(What this task involves):
Return the lines of the data below starting at the one holding "distilleries as well" and ending at the one holding "Family Reunion", word for word, leaving every picture out.

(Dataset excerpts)
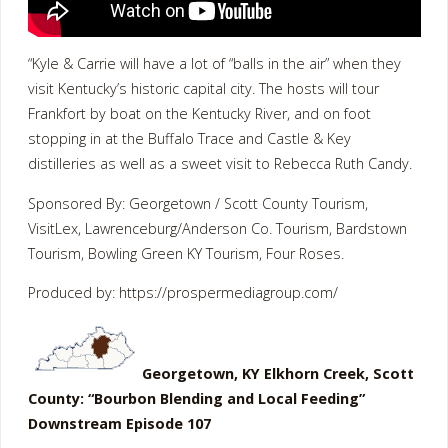
“Kyle & Carrie will have a lot of “balls in the air” when they
visit Kentucky’s historic capital city. The hosts will tour
Frankfort by boat on the Kentucky River, and on foot
stopping in at the Buffalo Trace and Castle & Key
distilleries as well as a sweet visit to Rebecca Ruth Candy.
Sponsored By: Georgetown / Scott County Tourism,
VisitLex, Lawrenceburg/Anderson Co. Tourism, Bardstown
Tourism, Bowling Green KY Tourism, Four Roses.
Produced by: https://prospermediagroup.com/
Georgetown, KY Elkhorn Creek, Scott
County: “Bourbon Blending and Local Feeding”
Downstream Episode 107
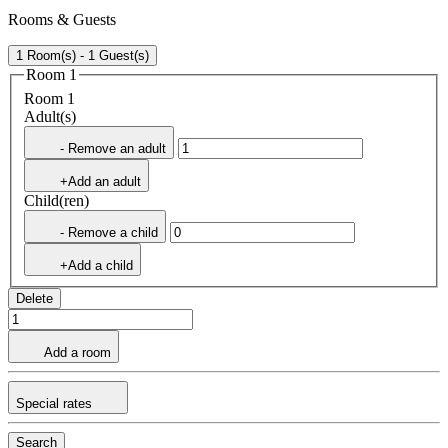
Rooms & Guests
1 Room(s) - 1 Guest(s)
Room 1
Room 1
Adult(s)
- Remove an adult
+Add an adult
Child(ren)
- Remove a child
+Add a child
Delete
Add a room
Special rates
Search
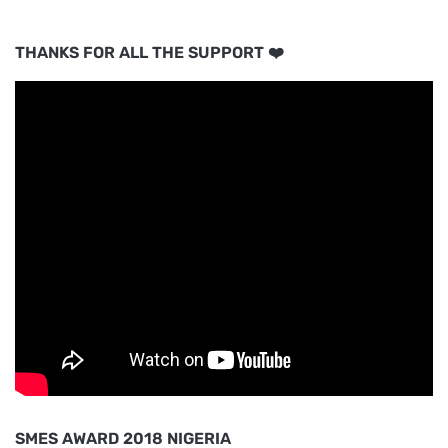
THANKS FOR ALL THE SUPPORT ❤️
SMES AWARD 2018 NIGERIA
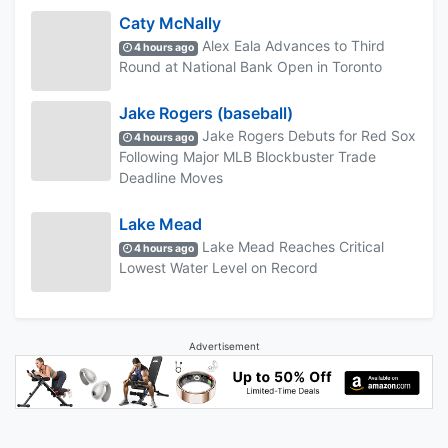
Caty McNally
Alex Eala Advances to Third
4 hours ago
Round at National Bank Open in Toronto
Jake Rogers (baseball)
Jake Rogers Debuts for Red Sox
4 hours ago
Following Major MLB Blockbuster Trade
Deadline Moves
Lake Mead
Lake Mead Reaches Critical
4 hours ago
Lowest Water Level on Record
Advertisement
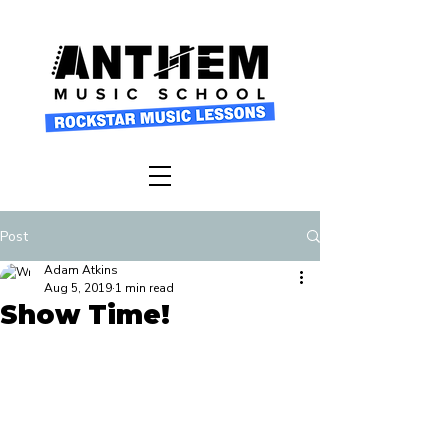
Post
Adam Atkins
Aug 5, 2019
1 min read
Show Time!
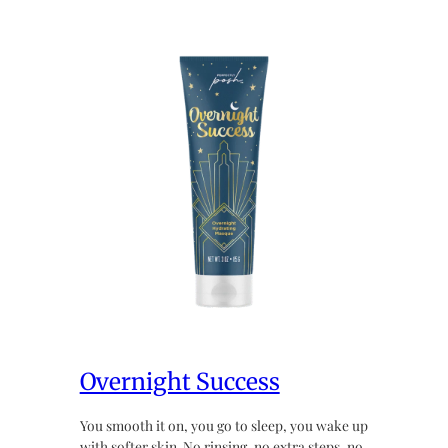
Overnight Success
You smooth it on, you go to sleep, you wake up
with softer skin. No rinsing, no extra steps, no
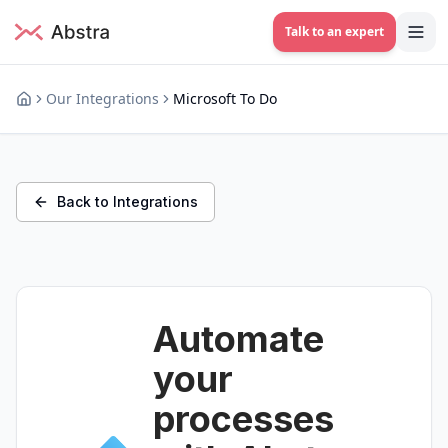
Talk to an expert
Our Integrations
Microsoft To Do
Back to Integrations
Automate
your
processes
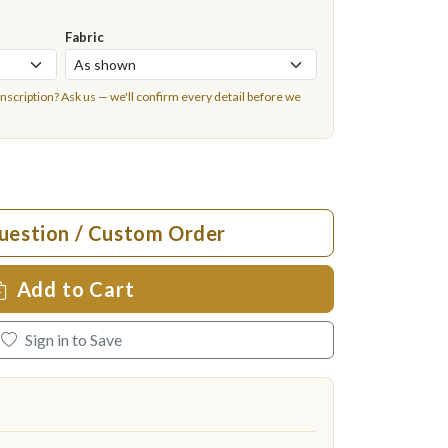
Fabric
inscription?
Ask us
— we'll confirm every detail before we
uestion / Custom Order
Add to Cart
Sign in to Save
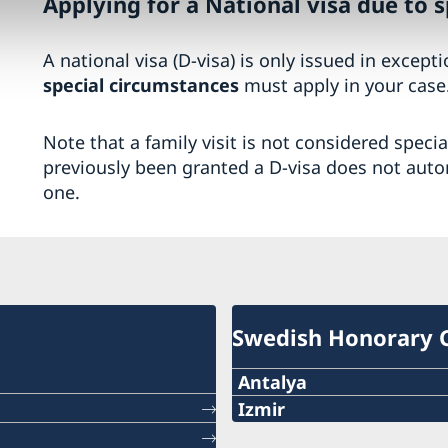
Applying for a National visa due to 
A national visa (D-visa) is only issued in except
special circumstances
must apply in your case
Note that a family visit is not considered speci
previously been granted a D-visa does not auto
one.
Swedish Honorary 
Antalya
Telephone number
Izmir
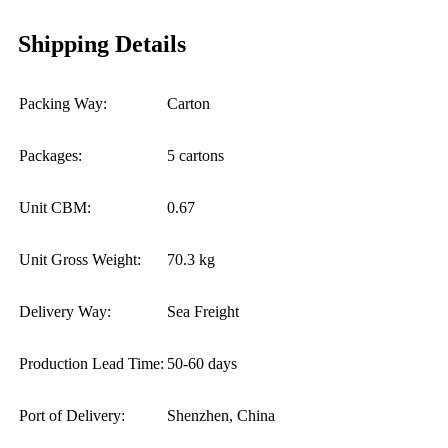
Shipping Details
Packing Way:
Carton
Packages:
5 cartons
Unit CBM:
0.67
Unit Gross Weight:
70.3 kg
Delivery Way:
Sea Freight
Production Lead Time:
50-60 days
Port of Delivery:
Shenzhen, China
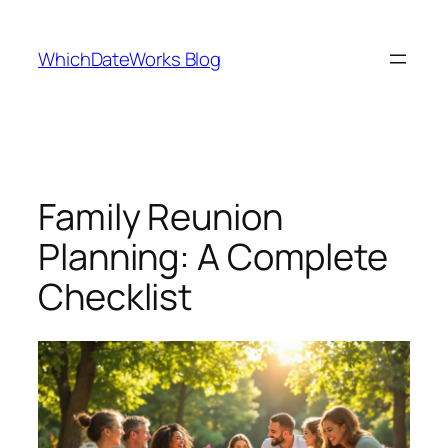
Skip
to
WhichDateWorks Blog
content
Family Reunion
Planning: A Complete
Checklist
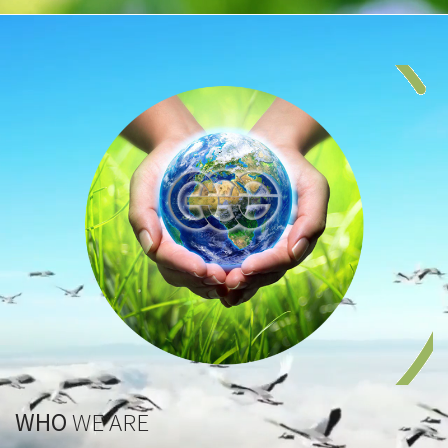
WHO
WE ARE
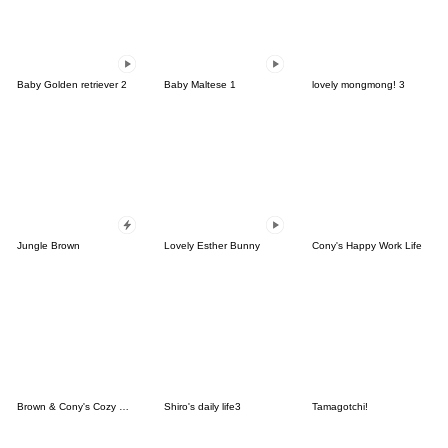
Baby Golden retriever 2
Baby Maltese 1
lovely mongmong! 3
Jungle Brown
Lovely Esther Bunny
Cony's Happy Work Life
Brown & Cony's Cozy Winter Date
Shiro's daily life3
Tamagotchi!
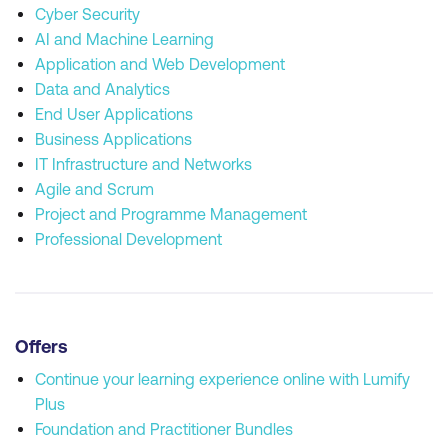
Cyber Security
AI and Machine Learning
Application and Web Development
Data and Analytics
End User Applications
Business Applications
IT Infrastructure and Networks
Agile and Scrum
Project and Programme Management
Professional Development
Offers
Continue your learning experience online with Lumify
Plus
Foundation and Practitioner Bundles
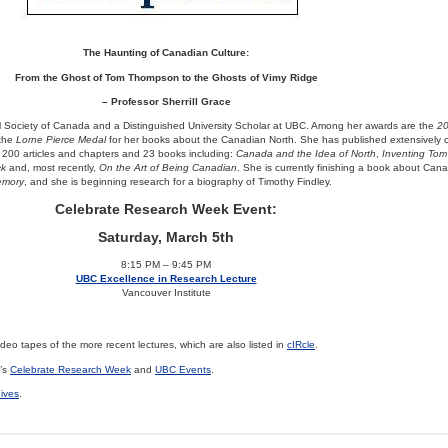
The Haunting of Canadian Culture:
From the Ghost of Tom Thompson to the Ghosts of Vimy Ridge
– Professor Sherrill Grace
al Society of Canada and a Distinguished University Scholar at UBC. Among her awards are the
2
 the
Lorne Pierce Medal
for her books about the Canadian North. She has published extensively
ver 200 articles and chapters and 23 books including:
Canada and the Idea of North
,
Inventing To
ck
and, most recently,
On the Art of Being Canadian
. She is currently finishing a book about Can
emory
, and she is beginning research for a biography of Timothy Findley.
Celebrate Research Week Event:
Saturday, March 5th
8:15 PM – 9:45 PM
UBC Excellence in Research Lecture
Vancouver Institute
eo tapes of the more recent lectures, which are also listed in
cIRcle
.
C’s
Celebrate Research Week
and
UBC Events
.
hives
.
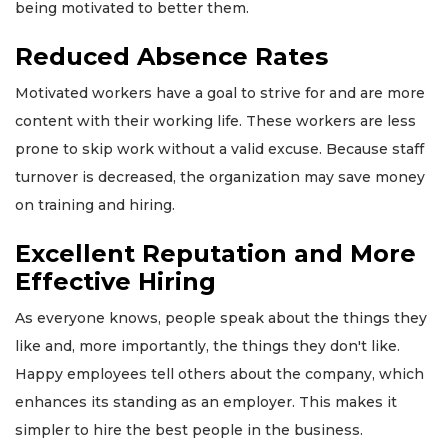
being motivated to better them.
Reduced Absence Rates
Motivated workers have a goal to strive for and are more
content with their working life. These workers are less
prone to skip work without a valid excuse. Because staff
turnover is decreased, the organization may save money
on training and hiring.
Excellent Reputation and More
Effective Hiring
As everyone knows, people speak about the things they
like and, more importantly, the things they don't like.
Happy employees tell others about the company, which
enhances its standing as an employer. This makes it
simpler to hire the best people in the business.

(Problem solution):
distilleries as well as a sweet visit to Rebecca Ruth Candy.
Sponsored By: Georgetown / Scott County Tourism,
VisitLex, Lawrenceburg/Anderson Co. Tourism, Bardstown
Tourism, Bowling Green KY Tourism, Four Roses.
Produced by: https://prospermediagroup.com/
Georgetown, KY Elkhorn Creek, Scott
County: “Bourbon Blending and Local Feeding”
Downstream Episode 107
Rooms & Guests
1 Room(s) - 1 Guest(s)
Room 1
Room 1
Adult(s)
- Remove an adult
+Add an adult
Child(ren)
- Remove a child
+Add a child
Delete
Add a room
Special rates
Search
THANKS FOR ALL THE SUPPORT ❤️
SMES AWARD 2018 NIGERIA
Caty McNally
Alex Eala Advances to Third
4 hours ago
Round at National Bank Open in Toronto
Jake Rogers (baseball)
Jake Rogers Debuts for Red Sox
4 hours ago
Following Major MLB Blockbuster Trade
Deadline Moves
Lake Mead
Lake Mead Reaches Critical
4 hours ago
Lowest Water Level on Record
Advertisement
Post
Adam Atkins
Aug 5, 2019
1 min read
Show Time!
Overnight Success
You smooth it on, you go to sleep, you wake up
with softer skin. No rinsing, no extra steps, no
Talk to an expert
Our Integrations
Microsoft To Do
Back to Integrations
Automate
your
processes
Fabric
inscription?
Ask us
— we'll confirm every detail before we
uestion / Custom Order
Add to Cart
Sign in to Save
Applying for a National visa due to 
A national visa (D-visa) is only issued in except
special circumstances
must apply in your case
Note that a family visit is not considered speci
previously been granted a D-visa does not auto
one.
Swedish Honorary 
Antalya
Telephone number
Izmir
Shipping Details
Packing Way:
Carton
Packages:
5 cartons
Unit CBM:
0.67
Unit Gross Weight:
70.3 kg
Delivery Way:
Sea Freight
Production Lead Time:
50-60 days
Port of Delivery:
Shenzhen, China
Skip
to
WhichDateWorks Blog
content
Family Reunion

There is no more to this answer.